Work required: Only the images are to be dropped; the records themselves must be repeated exactly.

──────────────────────────────

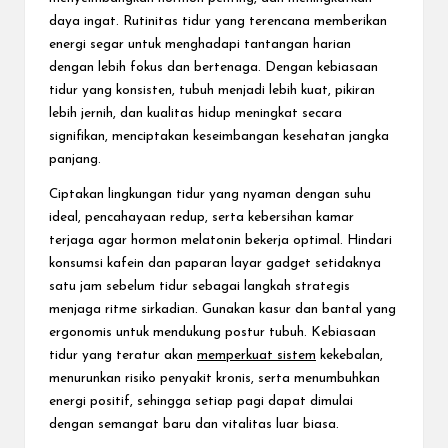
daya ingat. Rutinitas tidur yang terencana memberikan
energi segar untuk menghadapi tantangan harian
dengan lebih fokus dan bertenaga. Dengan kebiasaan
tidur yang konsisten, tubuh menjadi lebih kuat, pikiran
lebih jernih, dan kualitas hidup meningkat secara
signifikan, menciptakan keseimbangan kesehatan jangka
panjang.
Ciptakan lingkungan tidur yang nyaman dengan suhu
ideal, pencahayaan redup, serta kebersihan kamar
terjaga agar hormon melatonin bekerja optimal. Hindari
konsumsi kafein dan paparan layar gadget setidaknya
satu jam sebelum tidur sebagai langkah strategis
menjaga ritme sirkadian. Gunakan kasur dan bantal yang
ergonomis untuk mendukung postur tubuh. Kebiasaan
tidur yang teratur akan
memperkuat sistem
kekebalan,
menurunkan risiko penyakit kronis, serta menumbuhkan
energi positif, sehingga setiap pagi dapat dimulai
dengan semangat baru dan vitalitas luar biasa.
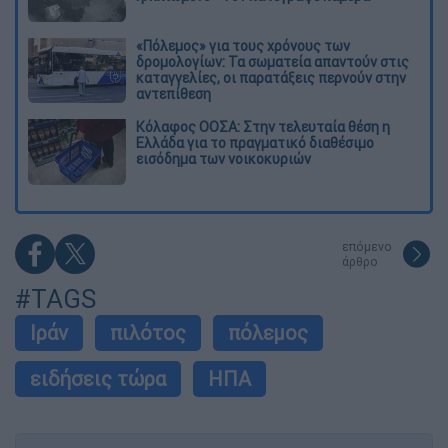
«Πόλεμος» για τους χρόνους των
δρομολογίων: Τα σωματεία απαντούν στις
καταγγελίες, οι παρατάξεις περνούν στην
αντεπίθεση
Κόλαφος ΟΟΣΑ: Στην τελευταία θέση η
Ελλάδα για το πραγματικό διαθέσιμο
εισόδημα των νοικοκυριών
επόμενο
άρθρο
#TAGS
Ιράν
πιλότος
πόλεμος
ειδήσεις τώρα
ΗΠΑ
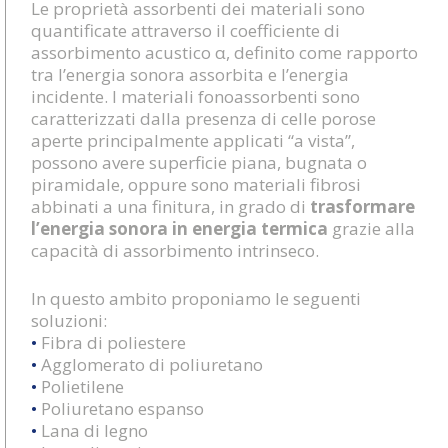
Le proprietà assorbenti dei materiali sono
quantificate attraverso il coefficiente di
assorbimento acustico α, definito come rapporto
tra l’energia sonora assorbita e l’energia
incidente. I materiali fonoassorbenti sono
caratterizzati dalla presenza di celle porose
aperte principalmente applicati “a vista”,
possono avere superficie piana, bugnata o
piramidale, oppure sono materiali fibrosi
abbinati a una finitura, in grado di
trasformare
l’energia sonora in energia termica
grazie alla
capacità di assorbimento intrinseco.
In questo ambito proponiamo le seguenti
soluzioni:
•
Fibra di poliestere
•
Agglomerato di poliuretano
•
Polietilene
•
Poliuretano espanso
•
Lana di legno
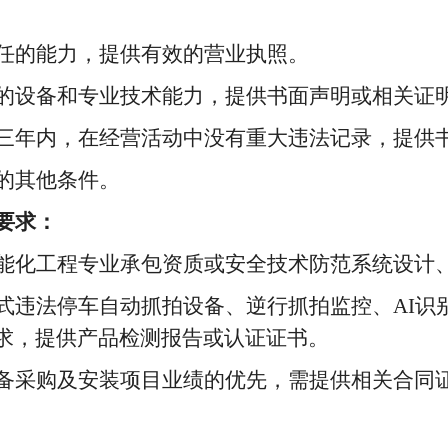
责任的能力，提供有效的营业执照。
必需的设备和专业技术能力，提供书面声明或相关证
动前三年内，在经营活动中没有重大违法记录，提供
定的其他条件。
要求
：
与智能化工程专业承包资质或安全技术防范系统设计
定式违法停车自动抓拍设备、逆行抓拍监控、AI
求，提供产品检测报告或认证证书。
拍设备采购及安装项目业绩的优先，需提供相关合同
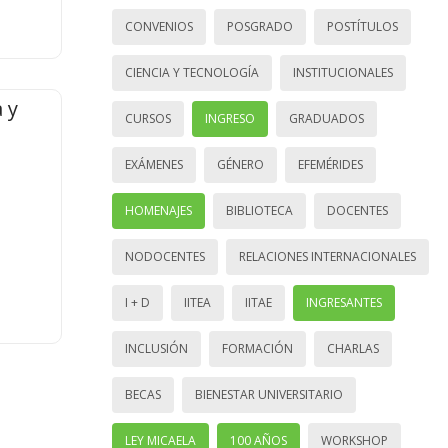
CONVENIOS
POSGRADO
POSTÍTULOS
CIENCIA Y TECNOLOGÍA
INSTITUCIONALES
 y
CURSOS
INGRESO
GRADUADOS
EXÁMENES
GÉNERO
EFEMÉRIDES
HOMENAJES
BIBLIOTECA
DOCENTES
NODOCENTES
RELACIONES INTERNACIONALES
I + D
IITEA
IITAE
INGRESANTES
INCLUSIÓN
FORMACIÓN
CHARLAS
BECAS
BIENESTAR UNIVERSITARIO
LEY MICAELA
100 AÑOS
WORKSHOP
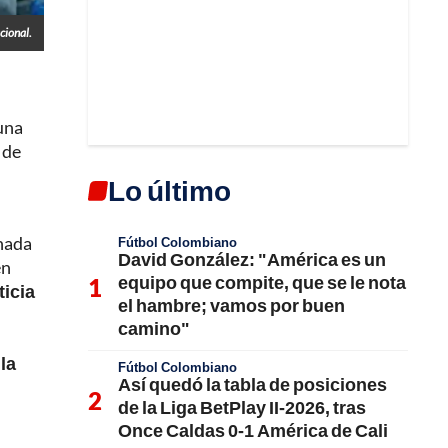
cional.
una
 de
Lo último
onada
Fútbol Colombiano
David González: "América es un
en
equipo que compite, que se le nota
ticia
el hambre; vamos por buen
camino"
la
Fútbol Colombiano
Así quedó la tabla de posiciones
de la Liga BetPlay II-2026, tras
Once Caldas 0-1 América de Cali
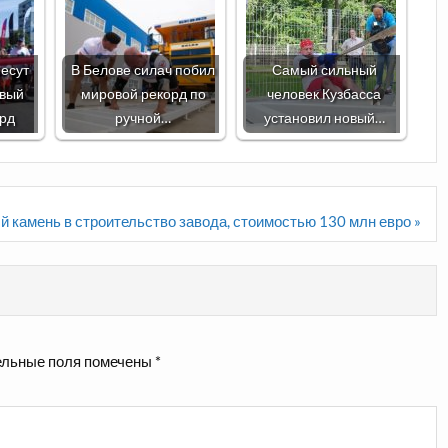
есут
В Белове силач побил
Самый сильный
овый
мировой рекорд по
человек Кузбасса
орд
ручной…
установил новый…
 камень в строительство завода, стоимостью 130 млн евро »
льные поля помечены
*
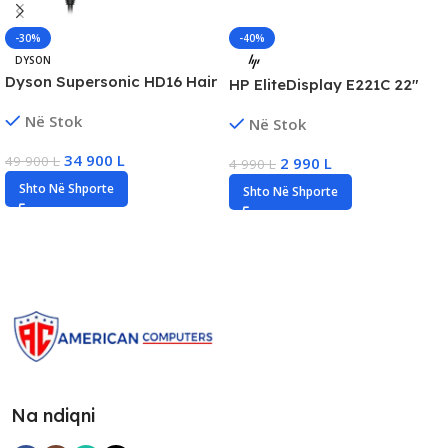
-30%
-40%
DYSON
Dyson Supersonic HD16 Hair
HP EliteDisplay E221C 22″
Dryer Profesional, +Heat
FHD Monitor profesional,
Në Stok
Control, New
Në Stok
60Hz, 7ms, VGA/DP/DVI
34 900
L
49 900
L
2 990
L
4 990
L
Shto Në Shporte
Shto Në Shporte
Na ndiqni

──────────────────────────────

Answer below:
daya ingat. Rutinitas tidur yang terencana memberikan
energi segar untuk menghadapi tantangan harian
dengan lebih fokus dan bertenaga. Dengan kebiasaan
tidur yang konsisten, tubuh menjadi lebih kuat, pikiran
lebih jernih, dan kualitas hidup meningkat secara
signifikan, menciptakan keseimbangan kesehatan jangka
panjang.
Ciptakan lingkungan tidur yang nyaman dengan suhu
ideal, pencahayaan redup, serta kebersihan kamar
terjaga agar hormon melatonin bekerja optimal. Hindari
konsumsi kafein dan paparan layar gadget setidaknya
satu jam sebelum tidur sebagai langkah strategis
menjaga ritme sirkadian. Gunakan kasur dan bantal yang
ergonomis untuk mendukung postur tubuh. Kebiasaan
tidur yang teratur akan
memperkuat sistem
kekebalan,
menurunkan risiko penyakit kronis, serta menumbuhkan
energi positif, sehingga setiap pagi dapat dimulai
dengan semangat baru dan vitalitas luar biasa.
«Πόλεμος» για τους χρόνους των
δρομολογίων: Τα σωματεία απαντούν στις
καταγγελίες, οι παρατάξεις περνούν στην
αντεπίθεση
Κόλαφος ΟΟΣΑ: Στην τελευταία θέση η
Ελλάδα για το πραγματικό διαθέσιμο
εισόδημα των νοικοκυριών
επόμενο
άρθρο
#TAGS
Ιράν
πιλότος
πόλεμος
ειδήσεις τώρα
ΗΠΑ
Le proprietà assorbenti dei materiali sono
quantificate attraverso il coefficiente di
assorbimento acustico α, definito come rapporto
tra l’energia sonora assorbita e l’energia
incidente. I materiali fonoassorbenti sono
caratterizzati dalla presenza di celle porose
aperte principalmente applicati “a vista”,
possono avere superficie piana, bugnata o
piramidale, oppure sono materiali fibrosi
abbinati a una finitura, in grado di
trasformare
l’energia sonora in energia termica
grazie alla
capacità di assorbimento intrinseco.
In questo ambito proponiamo le seguenti
soluzioni:
•
Fibra di poliestere
•
Agglomerato di poliuretano
•
Polietilene
•
Poliuretano espanso
•
Lana di legno
责任的能力，提供有效的营业执照。
必需的设备和专业技术能力，提供书面声明或相关证
动前三年内，在经营活动中没有重大违法记录，提供
定的其他条件。
要求
：
与智能化工程专业承包资质或安全技术防范系统设计
定式违法停车自动抓拍设备、逆行抓拍监控、AI
求，提供产品检测报告或认证证书。
拍设备采购及安装项目业绩的优先，需提供相关合同
CONVENIOS
POSGRADO
POSTÍTULOS
CIENCIA Y TECNOLOGÍA
INSTITUCIONALES
 y
CURSOS
INGRESO
GRADUADOS
EXÁMENES
GÉNERO
EFEMÉRIDES
HOMENAJES
BIBLIOTECA
DOCENTES
NODOCENTES
RELACIONES INTERNACIONALES
I + D
IITEA
IITAE
INGRESANTES
INCLUSIÓN
FORMACIÓN
CHARLAS
BECAS
BIENESTAR UNIVERSITARIO
LEY MICAELA
100 AÑOS
WORKSHOP
cional.
una
 de
Lo último
onada
Fútbol Colombiano
David González: "América es un
en
equipo que compite, que se le nota
ticia
el hambre; vamos por buen
camino"
la
Fútbol Colombiano
Así quedó la tabla de posiciones
de la Liga BetPlay II-2026, tras
Once Caldas 0-1 América de Cali
есут
В Белове силач побил
Самый сильный
овый
мировой рекорд по
человек Кузбасса
орд
ручной…
установил новый…
 камень в строительство завода, стоимостью 130 млн евро »
льные поля помечены
*
-30%
-40%
DYSON
Dyson Supersonic HD16 Hair
HP EliteDisplay E221C 22″
Dryer Profesional, +Heat
FHD Monitor profesional,
Në Stok
Control, New
Në Stok
60Hz, 7ms, VGA/DP/DVI
34 900
L
49 900
L
2 990
L
4 990
L
Shto Në Shporte
Shto Në Shporte
Na ndiqni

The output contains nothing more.